With regard to the non-essential amino acids (NEAAs), several pathways were involved to enhance their biosynthesis and utilization for cell proliferation. As noted above, the accumulated glycolysis intermediates could also promote the biosynthesis of glycine, serine and threonine through 3-phospho-D-glycerate pathway. In addition, the increased glutaminolysis provides numerous substrates (e.g. isocitrate, malate, alpha-ketoglutaric acid) not only to supply the lipids synthesis but also to promote the biosynthesis of alanine and aspartate. Besides being used as building blocks and fuels for cell proliferation, NEAAs have been indicated to bridge the interplay metabolism and epigenetics, thus serve as programmed switch for cell differentiation [53]. For instance, several NEAAs including glycine could be associated with gene signatures of cell proliferation and Myc target activation through the serine-glycine-one-carbon pathway (SGOC pathway), which contribute significantly to energy generation and biosynthesis of NADPH and purine [54]. In addition, the mTOR-dependent induction of SGOC pathways can also lead to DNA methylation and tumorigenesis under the cooperatively oncogenic function of the loss of liver kinase B1 and activation of Kras, which highly involved in epigenetics [55]. Thus, NEAAs are highly associated with genesis, progression and epigenetics, and their relative concentration in serum may be indicators for the differentiation of PDAC.

Impressively, the high correlation coefficient of choline groups in the pair-comparison of Panc-1 vs BxPC-3 and Panc-1 vs SW1990 implied that relatively high concentration of choline-like metabolites including phosphocholine (PC) and glycerolphosphocholine (GPC) may be significant metabolic features for poor differentiation of PDAC. According to previous study, the tumor-associated choline metabolism plays a key role in cell malignant transformation, tumor migration and metastasis [56, 57], characterized by elevated level of PC and total choline in tissue [45, 46]. Thereinto, the overexpression of choline kinase-α (Chk-a) induced by hypoxia-inducible factor (HIF) accounts for the increase of cellular PC and total choline [58], generating excessive phosphatidylcholine for biosynthesis of cell membrane. In addition, the EDI3-intermediated choline metabolism, a pathways verified in other solid tumor, can not only cleave GPC to form choline to supplement Kennedy pathway, but also generate glycerol-3-phosphate and its sequentially downstream intermediators for cellular signaling to regulate migration, invasion, proliferation and differentiation [57]. Other research detecting serum from PDAC patients also indicated that the choline metabolism were obviously altered and could potentially serve as biomarkers to detect PDAC in early stage. Thus, the difference of choline metabolism in PDAC could reflect and create a handful of regulatory functions on tumor progression and differentiation.

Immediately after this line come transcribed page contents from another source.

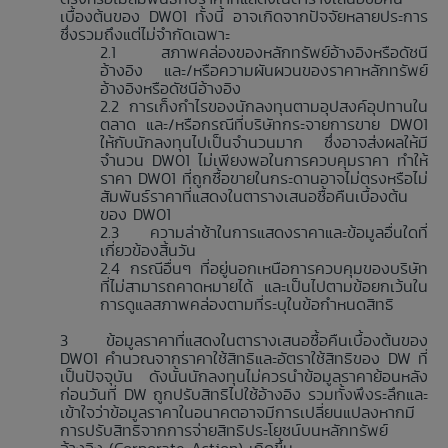
เบื้องต้นของ DW01 ทั้งนี้ อาจเกิดจากปัจจัยหลายประการ
ซึ่งรวมถึงแต่ไม่จำกัดเฉพาะ
สภาพคล่องของหลักทรัพย์อ้างอิงหรือดัชนี
อ้างอิง และ/หรือความผันผวนของราคาหลักทรัพย์
อ้างอิงหรือดัชนีอ้างอิง
การเก็งกำไรของนักลงทุนตามอุปสงค์อุปทานใน
ตลาด และ/หรือกรณีที่บริษัทกระจายการขาย DW01
ให้กับนักลงทุนไปเป็นจำนวนมาก ซึ่งอาจส่งผลให้มี
จำนวน DW01 ไม่เพียงพอในการควบคุมราคา ทำให้
ราคา DW01 ที่ถูกซื้อขายในกระดานอาจไม่ตรงหรือไม่
สัมพันธ์ราคาที่แสดงในตารางเสนอซื้อคืนเบื้องต้น
ของ DW01
ความล่าช้าในการแสดงราคาและข้อมูลอื่นใดที่
เกี่ยวข้องสิ้นวัน
กรณีอื่นๆ ที่อยู่นอกเหนือการควบคุมของบริษัท
ที่ไม่สามารถคาดหมายได้ และเป็นไปตามข้อยกเว้นใน
การดูแลสภาพคล่องตามที่ระบุในข้อกำหนดสิทธิ
ข้อมูลราคาที่แสดงในตารางเสนอซื้อคืนเบื้องต้นของ
DW01 คำนวณจากราคาใช้สิทธิและอัตราใช้สิทธิของ DW ที่
เป็นปัจจุบัน ดังนั้นนักลงทุนไม่ควรนำข้อมูลราคาย้อนหลัง
ก่อนวันที่ DW ถูกปรับสิทธิไปใช้อ้างอิง รวมทั้งพึงระลึกและ
เข้าใจว่าข้อมูลราคาในอนาคตอาจมีการเปลี่ยนแปลงหากมี
การปรับสิทธิจากการจ่ายสิทธิประโยชน์บนหลักทรัพย์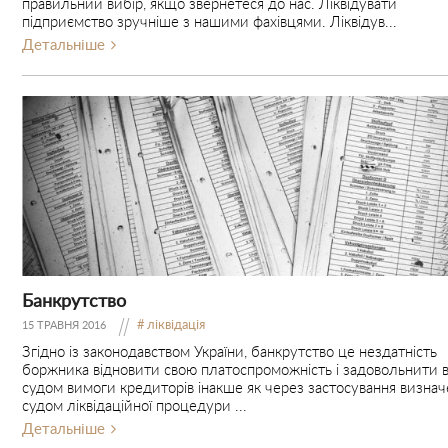
правильний вибір, якщо звернетеся до нас. Ліквідувати
підприємство зручніше з нашими фахівцями. Ліквідув...
Детальніше
Банкрутство
ліквідація
15 ТРАВНЯ 2016
Згідно із законодавством України, банкрутство це нездатність
боржника відновити свою платоспроможність і задовольнити в
судом вимоги кредиторів інакше як через застосування визнач
судом ліквідаційної процедури ...
Детальніше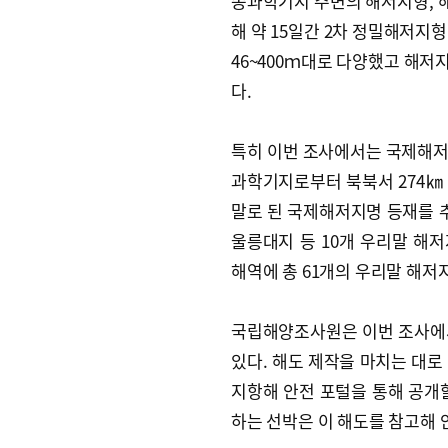
종과학기지 주변의 해저지형, 해
해 약 15일간 2차 정밀해저지형
46~400ｍ대로 다양했고 해저
다.
특히 이번 조사에서는 국제해저
과학기지로부터 북북서 274㎞ 
말로 된 국제해저지명 등재를 추
울릉대지 등 10개 우리말 해
해역에 총 61개의 우리말 해저
국립해양조사원은 이번 조사에
있다. 해도 제작을 마치는 대로 
지항해 안전 포털을 통해 공개
하는 선박은 이 해도를 참고해 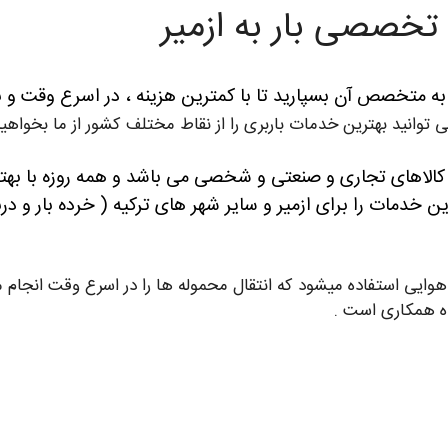
ت تخصصی بار به ازمیر
ا به متخصص آن بسپارید تا با کمترین هزینه ، در اسرع وقت و ب
 توانید بهترین خدمات باربری را از نقاط مختلف کشور از ما بخواهید
 کالاهای تجاری و صنعتی و شخصی می باشد و همه روزه با بهت
رین خدمات را برای ازمیر و سایر شهر های ترکیه ( خرده بار و 
وایی استفاده میشود که انتقال محموله ها را در اسرع وقت انجام می
ده همکاری است .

There are some pitfalls in this study. The PDAC models were established by using three PDAC cell lines which could only represent a part of metabonome landscape of pancreatic cancer, which inevitably lower the level of evidence provided from our study. The heterogeneity of pancreatic cancer in patients may compromise the directly clinical transformation application of our results. Thus, the further validation based on a large patient cohort will be performed in the future.